**EXERCISE DIRECTIONS**
What is needed is every line of the data that includes the word "děti". Please copy each one.

[Data extracted from a collection]
***
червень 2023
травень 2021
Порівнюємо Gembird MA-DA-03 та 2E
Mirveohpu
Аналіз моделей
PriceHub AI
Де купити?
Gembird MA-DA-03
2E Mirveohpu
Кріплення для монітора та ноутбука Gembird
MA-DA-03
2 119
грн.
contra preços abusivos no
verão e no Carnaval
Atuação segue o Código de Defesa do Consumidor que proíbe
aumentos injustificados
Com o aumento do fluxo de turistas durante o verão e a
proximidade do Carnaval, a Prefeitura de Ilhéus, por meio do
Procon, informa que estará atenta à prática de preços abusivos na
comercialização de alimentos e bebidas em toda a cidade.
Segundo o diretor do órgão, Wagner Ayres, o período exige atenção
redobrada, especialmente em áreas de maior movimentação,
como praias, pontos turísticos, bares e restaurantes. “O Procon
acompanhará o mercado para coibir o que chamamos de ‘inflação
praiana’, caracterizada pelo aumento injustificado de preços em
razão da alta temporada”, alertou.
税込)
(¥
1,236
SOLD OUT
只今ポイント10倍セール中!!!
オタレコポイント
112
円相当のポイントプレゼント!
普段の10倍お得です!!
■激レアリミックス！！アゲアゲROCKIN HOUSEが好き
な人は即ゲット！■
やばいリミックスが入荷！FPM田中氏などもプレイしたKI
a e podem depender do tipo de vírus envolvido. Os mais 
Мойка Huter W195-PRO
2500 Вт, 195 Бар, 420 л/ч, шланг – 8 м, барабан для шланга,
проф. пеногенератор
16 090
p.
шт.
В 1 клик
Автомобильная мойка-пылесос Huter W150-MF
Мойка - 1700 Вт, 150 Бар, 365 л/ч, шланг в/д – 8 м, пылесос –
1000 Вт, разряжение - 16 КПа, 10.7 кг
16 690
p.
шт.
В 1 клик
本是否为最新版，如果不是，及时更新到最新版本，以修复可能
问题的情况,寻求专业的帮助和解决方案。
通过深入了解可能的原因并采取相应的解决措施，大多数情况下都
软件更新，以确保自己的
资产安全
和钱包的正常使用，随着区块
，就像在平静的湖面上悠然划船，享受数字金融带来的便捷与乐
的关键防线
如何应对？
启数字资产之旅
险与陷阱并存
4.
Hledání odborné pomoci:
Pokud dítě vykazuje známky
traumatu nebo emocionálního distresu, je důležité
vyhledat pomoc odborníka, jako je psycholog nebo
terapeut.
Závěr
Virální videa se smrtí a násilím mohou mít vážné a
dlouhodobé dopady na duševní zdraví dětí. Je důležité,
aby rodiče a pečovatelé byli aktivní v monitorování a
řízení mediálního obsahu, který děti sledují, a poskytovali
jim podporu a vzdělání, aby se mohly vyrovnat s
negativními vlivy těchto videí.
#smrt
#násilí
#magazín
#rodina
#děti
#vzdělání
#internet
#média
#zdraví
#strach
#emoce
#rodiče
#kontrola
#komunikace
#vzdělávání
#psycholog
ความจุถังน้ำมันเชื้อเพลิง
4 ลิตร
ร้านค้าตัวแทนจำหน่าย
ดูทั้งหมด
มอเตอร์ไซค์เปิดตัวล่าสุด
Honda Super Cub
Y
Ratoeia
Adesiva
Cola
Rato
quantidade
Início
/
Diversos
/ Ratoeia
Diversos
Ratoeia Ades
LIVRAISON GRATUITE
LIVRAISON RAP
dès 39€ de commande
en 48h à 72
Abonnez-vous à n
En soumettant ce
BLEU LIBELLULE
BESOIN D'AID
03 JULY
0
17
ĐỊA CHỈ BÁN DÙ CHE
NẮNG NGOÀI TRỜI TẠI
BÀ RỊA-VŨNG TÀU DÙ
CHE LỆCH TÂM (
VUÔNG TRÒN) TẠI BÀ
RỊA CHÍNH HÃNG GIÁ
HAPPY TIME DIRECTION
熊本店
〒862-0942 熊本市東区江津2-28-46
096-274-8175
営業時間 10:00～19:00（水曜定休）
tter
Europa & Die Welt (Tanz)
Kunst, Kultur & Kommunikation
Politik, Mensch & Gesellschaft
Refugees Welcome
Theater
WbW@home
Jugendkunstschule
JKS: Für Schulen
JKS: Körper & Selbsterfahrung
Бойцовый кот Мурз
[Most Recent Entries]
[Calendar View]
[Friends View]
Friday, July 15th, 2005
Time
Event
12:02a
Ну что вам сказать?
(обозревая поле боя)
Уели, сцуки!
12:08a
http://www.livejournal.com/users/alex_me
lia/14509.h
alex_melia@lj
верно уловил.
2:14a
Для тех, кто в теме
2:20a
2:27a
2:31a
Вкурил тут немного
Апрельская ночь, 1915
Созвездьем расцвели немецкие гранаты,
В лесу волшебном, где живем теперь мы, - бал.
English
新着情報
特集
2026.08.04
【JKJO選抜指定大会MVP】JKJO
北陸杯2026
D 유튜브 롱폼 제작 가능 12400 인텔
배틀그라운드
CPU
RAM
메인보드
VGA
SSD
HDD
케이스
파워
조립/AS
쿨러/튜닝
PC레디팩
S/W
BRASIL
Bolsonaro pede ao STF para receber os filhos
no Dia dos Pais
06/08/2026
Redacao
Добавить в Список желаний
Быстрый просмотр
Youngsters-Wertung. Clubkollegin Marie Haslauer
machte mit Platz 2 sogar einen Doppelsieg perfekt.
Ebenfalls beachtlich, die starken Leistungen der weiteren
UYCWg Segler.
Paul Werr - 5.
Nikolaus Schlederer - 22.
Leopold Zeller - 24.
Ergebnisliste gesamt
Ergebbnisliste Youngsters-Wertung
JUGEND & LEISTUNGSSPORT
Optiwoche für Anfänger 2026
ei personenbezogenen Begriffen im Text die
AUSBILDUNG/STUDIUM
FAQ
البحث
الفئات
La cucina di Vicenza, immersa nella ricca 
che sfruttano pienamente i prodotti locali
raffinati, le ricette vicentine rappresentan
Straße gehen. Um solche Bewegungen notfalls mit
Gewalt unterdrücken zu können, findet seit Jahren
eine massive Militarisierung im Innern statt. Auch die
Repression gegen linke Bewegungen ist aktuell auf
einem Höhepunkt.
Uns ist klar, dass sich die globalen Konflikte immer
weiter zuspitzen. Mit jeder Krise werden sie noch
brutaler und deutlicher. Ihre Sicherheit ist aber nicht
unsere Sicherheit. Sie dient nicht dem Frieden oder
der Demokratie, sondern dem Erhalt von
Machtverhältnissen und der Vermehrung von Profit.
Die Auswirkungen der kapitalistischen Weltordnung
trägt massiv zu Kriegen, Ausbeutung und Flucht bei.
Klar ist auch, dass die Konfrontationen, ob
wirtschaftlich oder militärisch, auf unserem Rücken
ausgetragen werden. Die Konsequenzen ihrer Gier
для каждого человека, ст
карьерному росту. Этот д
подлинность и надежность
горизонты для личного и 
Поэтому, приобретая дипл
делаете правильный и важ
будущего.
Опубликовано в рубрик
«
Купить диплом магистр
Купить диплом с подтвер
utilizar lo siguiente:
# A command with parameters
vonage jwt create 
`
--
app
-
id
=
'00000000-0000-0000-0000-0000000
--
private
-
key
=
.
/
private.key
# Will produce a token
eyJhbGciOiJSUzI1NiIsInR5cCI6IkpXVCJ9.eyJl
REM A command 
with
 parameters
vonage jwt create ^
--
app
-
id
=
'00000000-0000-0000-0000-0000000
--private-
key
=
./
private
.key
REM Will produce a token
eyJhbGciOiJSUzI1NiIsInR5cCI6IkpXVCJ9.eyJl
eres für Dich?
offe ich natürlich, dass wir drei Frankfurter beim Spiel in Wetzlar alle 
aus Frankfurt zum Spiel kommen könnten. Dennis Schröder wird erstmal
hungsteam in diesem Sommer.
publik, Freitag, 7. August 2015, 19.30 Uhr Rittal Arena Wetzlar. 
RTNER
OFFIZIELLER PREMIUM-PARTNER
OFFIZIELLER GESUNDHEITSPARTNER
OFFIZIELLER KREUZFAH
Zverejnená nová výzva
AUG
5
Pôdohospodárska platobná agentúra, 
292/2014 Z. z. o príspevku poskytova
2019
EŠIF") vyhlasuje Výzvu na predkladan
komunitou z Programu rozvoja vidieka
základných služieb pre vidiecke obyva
***
**RESPONSE TO THE EXERCISE**
řízení mediálního obsahu, který děti sledují, a poskytovali
#děti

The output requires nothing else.